Smart Job Portal With AI-Powered Skill Matching, ATS Scoring and Intelligent Career Assistance using Django Framework

Author
P. Hema, B. Shireesha
Keywords
Smart Job Portal; ATS Score; Skill Matching; Artificial Intelligence; Resume Builder; Django; Recruitment Automation.
Abstract
The rapid expansion of digital recruitment platforms has intensified the challenges associated with efficient candidate-job matching, manual resume screening, and lack of personalized career guidance.
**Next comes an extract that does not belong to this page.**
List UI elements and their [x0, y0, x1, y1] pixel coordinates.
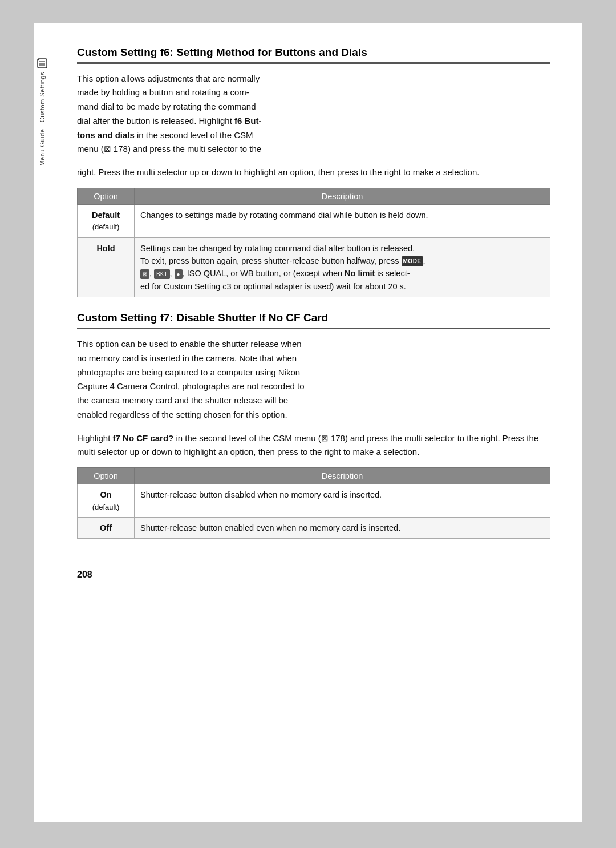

This paper presents a Smart Job Portal with AI-Powered Skill Matching and Career Assistance, a full-stack web-based system designed to streamline recruitment processes and enhance candidate experience through intelligent automation. The system is developed using the Django framework with Python as the core programming language and SQLite as the backend database. It incorporates an advanced Applicant Tracking System (ATS) that computes match scores by comparing candidate skills from both profile data and resume text against job requirements. The system further integrates AI-powered resume advice and chatbot assistance using large language model APIs such as OpenAI and Google Gemini. The platform supports multi-role access for candidates and HR professionals, providing dedicated dashboards and workflows. Candidates can build resumes, apply for jobs, track applications, and receive personalized suggestions, while recruiters can post jobs, evaluate applicants using ATS scores, and manage interview scheduling within a unified system. Experimental evaluation demonstrates improved recruitment efficiency, reduced manual effort, and enhanced candidate engagement. The proposed system offers a scalable and intelligent alternative to traditional job portals by combining automation, artificial intelligence, and full-stack development principles.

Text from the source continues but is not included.